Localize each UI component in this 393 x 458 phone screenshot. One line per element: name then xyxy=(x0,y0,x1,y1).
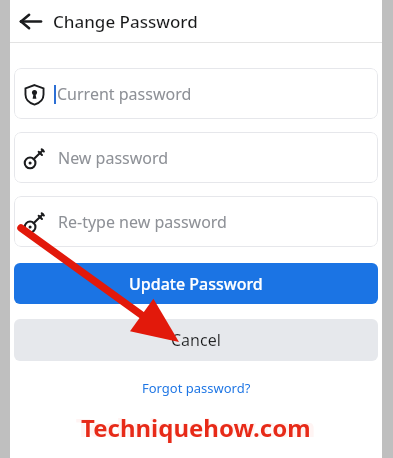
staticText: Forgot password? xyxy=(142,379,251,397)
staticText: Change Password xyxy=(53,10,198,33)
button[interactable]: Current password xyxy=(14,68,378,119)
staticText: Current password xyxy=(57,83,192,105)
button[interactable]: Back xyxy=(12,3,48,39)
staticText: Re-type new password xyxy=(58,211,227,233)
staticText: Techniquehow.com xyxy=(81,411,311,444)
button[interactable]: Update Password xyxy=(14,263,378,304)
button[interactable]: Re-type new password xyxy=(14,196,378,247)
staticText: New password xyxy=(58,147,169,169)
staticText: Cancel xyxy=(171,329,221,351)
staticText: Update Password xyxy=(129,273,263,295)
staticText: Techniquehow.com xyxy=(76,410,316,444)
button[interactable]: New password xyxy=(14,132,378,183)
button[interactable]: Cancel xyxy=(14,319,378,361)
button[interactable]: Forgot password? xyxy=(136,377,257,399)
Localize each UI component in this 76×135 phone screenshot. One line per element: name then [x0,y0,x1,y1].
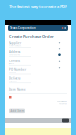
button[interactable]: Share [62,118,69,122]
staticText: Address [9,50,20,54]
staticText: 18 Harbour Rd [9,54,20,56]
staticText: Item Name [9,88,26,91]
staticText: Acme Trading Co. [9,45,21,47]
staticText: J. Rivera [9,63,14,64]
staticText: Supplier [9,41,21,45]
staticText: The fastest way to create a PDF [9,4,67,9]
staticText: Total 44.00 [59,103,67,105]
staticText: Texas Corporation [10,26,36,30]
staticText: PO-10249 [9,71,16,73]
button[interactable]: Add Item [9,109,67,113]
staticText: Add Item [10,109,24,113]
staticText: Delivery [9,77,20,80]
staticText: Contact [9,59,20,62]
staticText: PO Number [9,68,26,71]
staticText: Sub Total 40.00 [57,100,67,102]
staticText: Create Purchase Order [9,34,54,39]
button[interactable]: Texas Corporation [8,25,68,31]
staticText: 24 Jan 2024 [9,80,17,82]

*****

## [The problem]
Set down all of the material above exactly as written, leaving the pictures out.

## [Finished exercise]
Localize each UI component in this 393 x 458 phone screenshot. One line per element: name then xyxy=(x0,y0,x1,y1).
staticText: Forgot password? xyxy=(142,379,251,397)
staticText: Change Password xyxy=(53,10,198,33)
button[interactable]: Current password xyxy=(14,68,378,119)
staticText: Current password xyxy=(57,83,192,105)
button[interactable]: Back xyxy=(12,3,48,39)
staticText: Re-type new password xyxy=(58,211,227,233)
staticText: Techniquehow.com xyxy=(81,411,311,444)
button[interactable]: Update Password xyxy=(14,263,378,304)
button[interactable]: Re-type new password xyxy=(14,196,378,247)
staticText: New password xyxy=(58,147,169,169)
staticText: Cancel xyxy=(171,329,221,351)
staticText: Update Password xyxy=(129,273,263,295)
staticText: Techniquehow.com xyxy=(76,410,316,444)
button[interactable]: New password xyxy=(14,132,378,183)
button[interactable]: Cancel xyxy=(14,319,378,361)
button[interactable]: Forgot password? xyxy=(136,377,257,399)
Localize each UI component in this 76×135 phone screenshot. One line per element: name then [x0,y0,x1,y1].
button[interactable]: Share [62,118,69,122]
staticText: Address [9,50,20,54]
staticText: 18 Harbour Rd [9,54,20,56]
staticText: Item Name [9,88,26,91]
staticText: Acme Trading Co. [9,45,21,47]
staticText: J. Rivera [9,63,14,64]
staticText: Supplier [9,41,21,45]
staticText: The fastest way to create a PDF [9,4,67,9]
staticText: Total 44.00 [59,103,67,105]
staticText: Texas Corporation [10,26,36,30]
staticText: PO-10249 [9,71,16,73]
button[interactable]: Add Item [9,109,67,113]
staticText: Add Item [10,109,24,113]
staticText: Delivery [9,77,20,80]
staticText: Contact [9,59,20,62]
staticText: PO Number [9,68,26,71]
staticText: Sub Total 40.00 [57,100,67,102]
staticText: Create Purchase Order [9,34,54,39]
button[interactable]: Texas Corporation [8,25,68,31]
staticText: 24 Jan 2024 [9,80,17,82]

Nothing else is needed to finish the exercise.